It’s going to be you, Kim. You’re going to put your name down there. Now you’re out there and I know you have this company. The other way to do it is you set up a Wyoming LLC or Delaware, and you indicate, it’s owned by the Delaware or Wyoming, LLC. They don’t even know what state it’s filed in. You just list the LLC name. Now what happens, if a creditor looks, they don’t see your name any longer. They see this LLC, and then they have to figure out who owns the LLC. Unfortunately, number one, it doesn’t tell them where the LLC is located. I do this little example on my presentations, where I show people that I take one of our clients and they have their Wyoming LLC owning all their other LLCs.

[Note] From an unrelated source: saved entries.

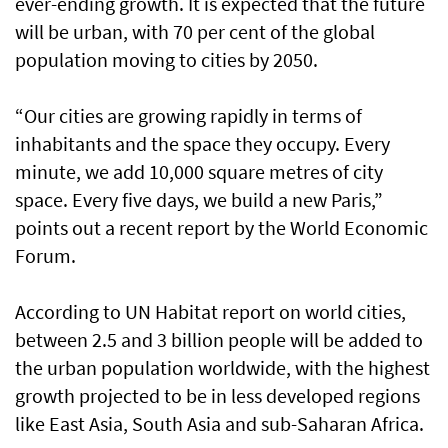
ever-ending growth. It is expected that the future
will be urban, with 70 per cent of the global
population moving to cities by 2050.
“Our cities are growing rapidly in terms of
inhabitants and the space they occupy. Every
minute, we add 10,000 square metres of city
space. Every five days, we build a new Paris,”
points out a recent report by the World Economic
Forum.
According to UN Habitat report on world cities,
between 2.5 and 3 billion people will be added to
the urban population worldwide, with the highest
growth projected to be in less developed regions
like East Asia, South Asia and sub-Saharan Africa.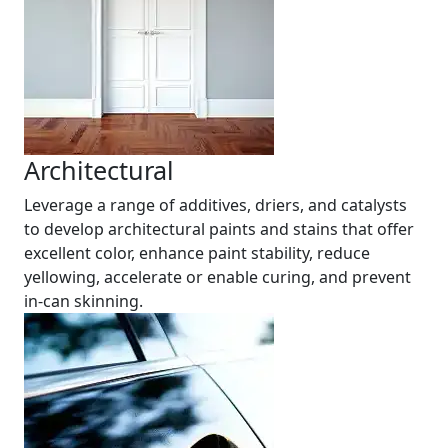
Architectural
Leverage a range of additives, driers, and catalysts
to develop architectural paints and stains that offer
excellent color, enhance paint stability, reduce
yellowing, accelerate or enable curing, and prevent
in-can skinning.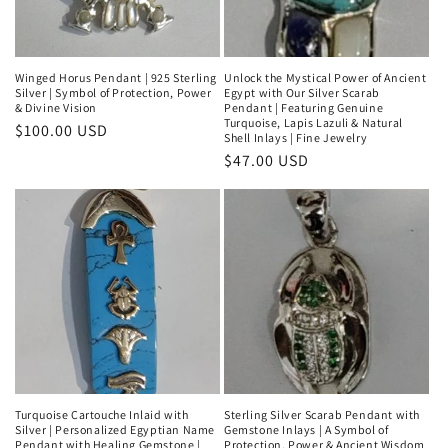
Winged Horus Pendant | 925 Sterling
Unlock the Mystical Power of Ancient
Silver | Symbol of Protection, Power
Egypt with Our Silver Scarab
& Divine Vision
Pendant | Featuring Genuine
Turquoise, Lapis Lazuli & Natural
Regular
$100.00 USD
Shell Inlays | Fine Jewelry
price
Regular
$47.00 USD
price
Turquoise Cartouche Inlaid with
Sterling Silver Scarab Pendant with
Silver | Personalized Egyptian Name
Gemstone Inlays | A Symbol of
Pendant with Healing Gemstone |
Protection, Power & Ancient Wisdom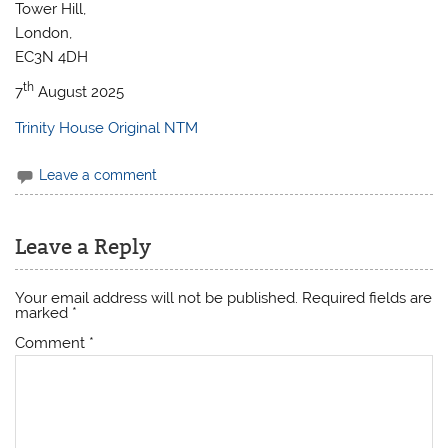
Tower Hill,
London,
EC3N 4DH
th
7
August 2025
Trinity House Original NTM
Leave a comment
Leave a Reply
Your email address will not be published.
Required fields are
marked
*
Comment
*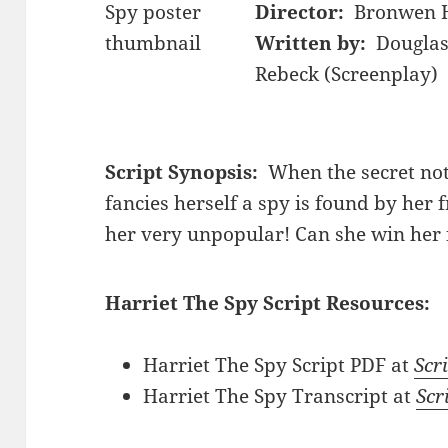
Director:
Bronwen 
Written by:
Douglas
Rebeck (Screenplay)
Script Synopsis:
When the secret not
fancies herself a spy is found by her 
her very unpopular! Can she win her 
Harriet The Spy Script Resources:
Harriet The Spy Script PDF at
Scri
Harriet The Spy Transcript at
Scr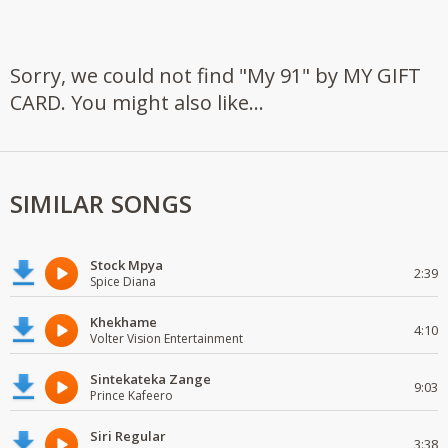
Sorry, we could not find "My 91" by MY GIFT
CARD. You might also like...
SIMILAR SONGS
Stock Mpya
2:39
Spice Diana
Khekhame
4:10
Volter Vision Entertainment
Sintekateka Zange
9:03
Prince Kafeero
Siri Regular
3:38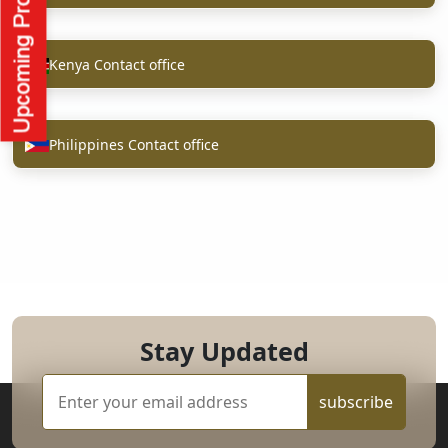
Kenya Contact office
Philippines Contact office
Stay Updated
subscribe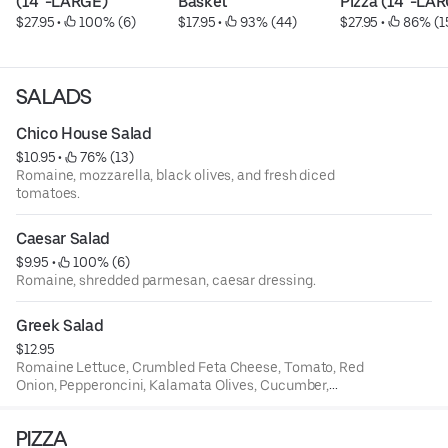
(14"-LARGE)
Basket
Pizza (14"-LA
$27.95
 • 
 100% (6)
$17.95
 • 
 93% (44)
$27.95
 • 
 86% (1
SALADS
Chico House Salad
$10.95
 • 
 76% (13)
Romaine, mozzarella, black olives, and fresh diced
tomatoes.
Caesar Salad
$9.95
 • 
 100% (6)
Romaine, shredded parmesan, caesar dressing.
Greek Salad
$12.95
Romaine Lettuce, Crumbled Feta Cheese, Tomato, Red
Onion, Pepperoncini, Kalamata Olives, Cucumber,
Oregano, and Served With Italian Dressing.
PIZZA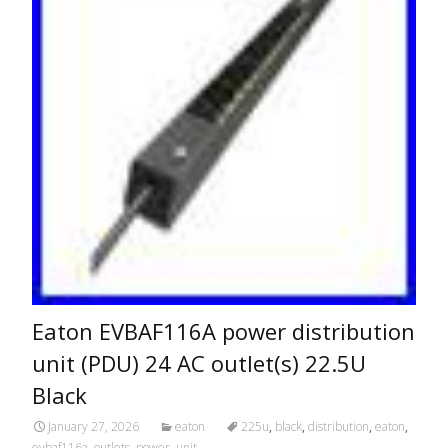
Eaton EVBAF116A power distribution
unit (PDU) 24 AC outlet(s) 22.5U
Black
January 27, 2026
eaton
225u
,
black
,
distribution
,
eaton
,
evbaf116a
,
outlets
,
power
,
unit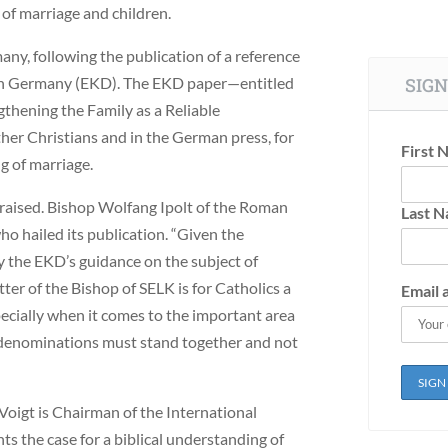
of marriage and children.
any, following the publication of a reference
 in Germany (EKD). The EKD paper—entitled
SIGN
ening the Family as a Reliable
er Christians and in the German press, for
First 
g of marriage.
 praised. Bishop Wolfang Ipolt of the Roman
Last 
ho hailed its publication. “Given the
y the EKD’s guidance on the subject of
etter of the Bishop of SELK is for Catholics a
Email 
pecially when it comes to the important area
nt denominations must stand together and not
 Voigt is Chairman of the International
nts the case for a biblical understanding of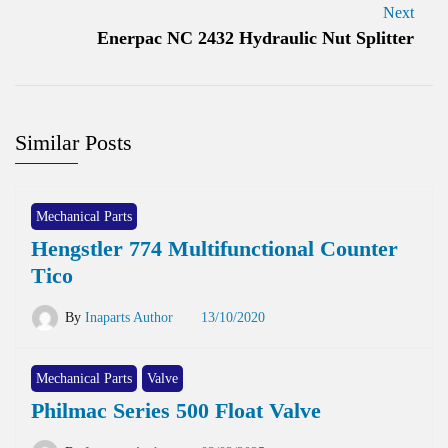
Next
Enerpac NC 2432 Hydraulic Nut Splitter
Similar Posts
Mechanical Parts
Hengstler 774 Multifunctional Counter
Tico
By
Inaparts Author
13/10/2020
Mechanical Parts
Valve
Philmac Series 500 Float Valve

I show them how many different states has an LLC with that exact same name.

I think there’s maybe 12 or 13 states. I said, try to figure out who owns it. You can’t. That’s why when you’re creating structures, I like to start with that base entity. But the mistake I think some people fall into is they go on the internet, they Google this information and there are entity mills out there that tell you, you need to set up in Nevada, Wyoming, Delaware, for everything you own. That’s a mistake because it’s not going to benefit you. Actually, it’s going to hurt you. An individual again, contacted me because he couldn’t evict a tenant. He had a Nevada LLC owning Illinois property. Is that a problem? No, you can do it. But when you try to bring your unlawful detainer action, because you’re operating illegally, essentially by not registering there, you cannot bring a cause of action.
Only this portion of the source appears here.